I agree with Mr PZ. I don't think I could say anything to the Vogons in defense of our whole group, only to let me hitchhike with them on my way to Eroticon Six.

"Most important people" - hmmm, reminds me of the adress given by the visiting alien (Micheal Rennie?) in "The Day the Earth stood still."

Gort klaathu barada nikto!

By G. Tingey (not verified) on 25 Apr 2007 #permalink

Mark, at comment #33:

As it happens Bono didn't make up the name Bono for himself. He was given the name by Gavin Friday of the Dublin art-punk band Virgin Prunes. (In full, "Bono Vox of Clarion Street" -- named after a hearing aid shop!)

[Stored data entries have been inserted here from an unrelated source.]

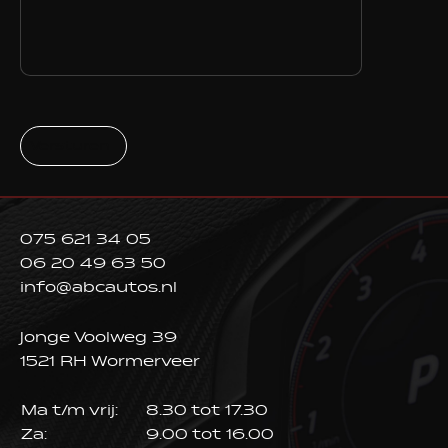
Versturen
075 621 34 05
06 20 49 63 50
info@abcautos.nl
Jonge Voolweg 39
1521 RH Wormerveer
Ma t/m vrij:
8.30 tot 17.30
Za:
9.00 tot 16.00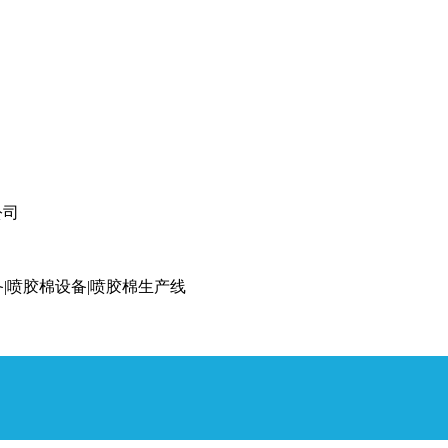
公司
备|喷胶棉设备|喷胶棉生产线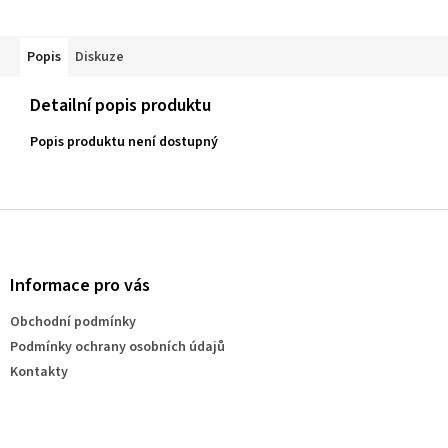
Popis
Diskuze
Detailní popis produktu
Popis produktu není dostupný
Z
á
p
a
Informace pro vás
t
Obchodní podmínky
í
Podmínky ochrany osobních údajů
Kontakty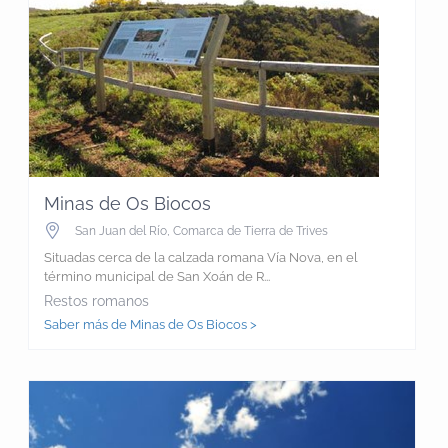
Minas de Os Biocos
San Juan del Río
,
Comarca de Tierra de Trives
Situadas cerca de la calzada romana Vía Nova, en el
término municipal de San Xoán de R...
Restos romanos
Saber más de Minas de Os Biocos >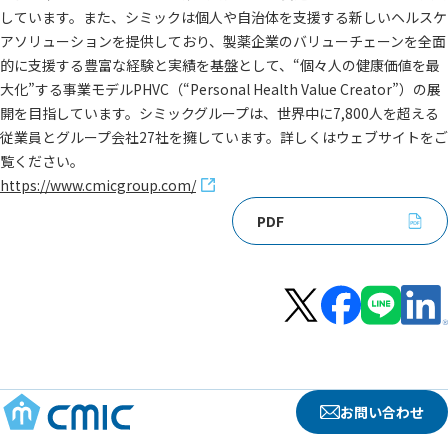
しています。また、シミックは個人や自治体を支援する新しいヘルスケ
アソリューションを提供しており、製薬企業のバリューチェーンを全面
的に支援する豊富な経験と実績を基盤として、“個々人の健康価値を最
大化”する事業モデルPHVC（“Personal Health Value Creator”）の展
開を目指しています。シミックグループは、世界中に7,800人を超える
従業員とグループ会社27社を擁しています。詳しくはウェブサイトをご
覧ください。
https://www.cmicgroup.com/
PDF
お問い合わせ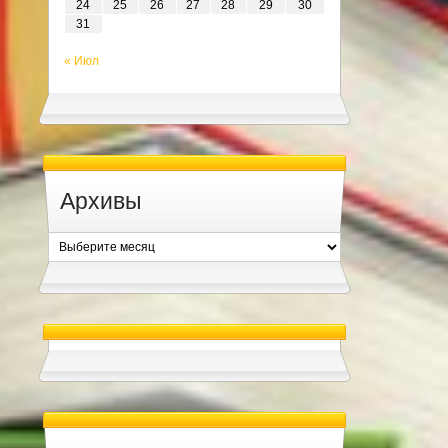
24
25
26
27
28
29
30
31
« Июл
Архивы
Архивы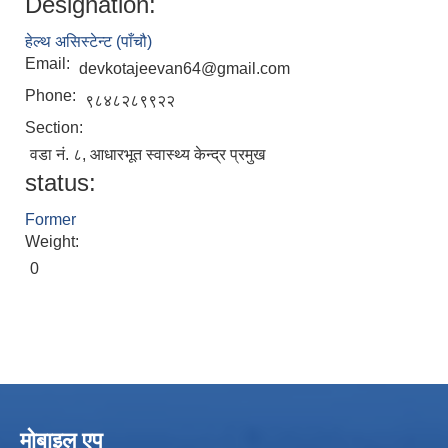
Designation:
हेल्थ असिस्टेन्ट (पाँचौ)
Email:
devkotajeevan64@gmail.com
Phone:
९८४८२८९९२२
Section:
वडा नं. ८, आधारभूत स्वास्थ्य केन्द्र प्रमुख
status:
Former
Weight:
0
मोबाइल एप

Also this con, regarding Harry Potter author JK Rowling, is pretty funny:

"Rowling has faced a number of accusations that the magic in her books promote witchcraft and will lead children to the occult."

By Ricky Ponting (not verified) on 25 Apr 2007 #permalink

Apart from Dawkins, there are two other scientists on the list: Albert Osterhaus (#61) and Svante Pääbo (#86).
Vote for them!

Another must promote: #142, Ahmed Aboutaleb.

Unrelated hero points awarded for hitchhikers reference.

Imagine that aliens visited our planet and asked for a meeting with the most influential people on earth, the people most representative of our values, and we sent along a delegation containing Perez Hilton, Kate Moss, Brad Pitt, and Dane Cook...
If that's not a movie yet, it will be soon.

SPACESHIP BRIDGE. INT. DAY.
FORD and ARTHUR are talking to the CAPTAIN who is still in his bath. Various other celebrities are hanging around the bridge not doing very much.
FORD: So what are you all doing out here?
CAPTAIN: Well, this is it. Apparently, our planet was about to be visited by aliens. Tremendously powerful aliens. I understand they looked like glowing blobs of light.
NUMBER ONE: Are you sure, sir? My agent showed me pictures and I thought they looked more like giant robots.
NUMBER TWO: Well, my personal assistant swore they were eight foot tall lizards! Huge, scaly creatures, in jewelled robes and crowns!
CAPTAIN: Anyway, they had sent a message demanding to meet our world's most important people for a series of high-level talks. And so we were all selected by a world-wide poll, you see, as being the most important, most influential, most newsworthy people in the entire planet, and we were all sent off in this spaceship -
NUMBER ONE: - The "A-List Ark" -
CAPTAIN: - to meet them and, hopefully, come to some sort of arrangement.
FORD: And did you bring anyone else?
CAPTAIN: What?
ARTHUR: Well, any political leaders. Linguists to interpret what the aliens were saying. Physicists to understand their science. Biologists to learn about life on the aliens' world. People like that.
CAPTAIN: Er, no. Well, we did ask about that -
NUMBER ONE: It did seem a bit odd, having an entire spaceship just full of supermodels, pop singers, sports stars, gossip writers, heiresses and soap actors -
CAPTAIN: But they all explained - and very nicely I thought - that we were the people they needed to make a good first impression on the aliens, and that the rest of them would be along later.
FORD: I see. And, er, what happened?
CAPTAIN: Sorry?
FORD: What happened when you met the aliens?
CAPTAIN: Ah, well, that's the funny thing, you see, because we haven't actually made contact with them yet. And we have been out here for - how long has it been, Number One?
NUMBER ONE: Eighty-seven years, sir.
CAPTAIN: Yes. But I'm sure we'll run into them at some point.

I vote for ajay for his hitchhiker spoof!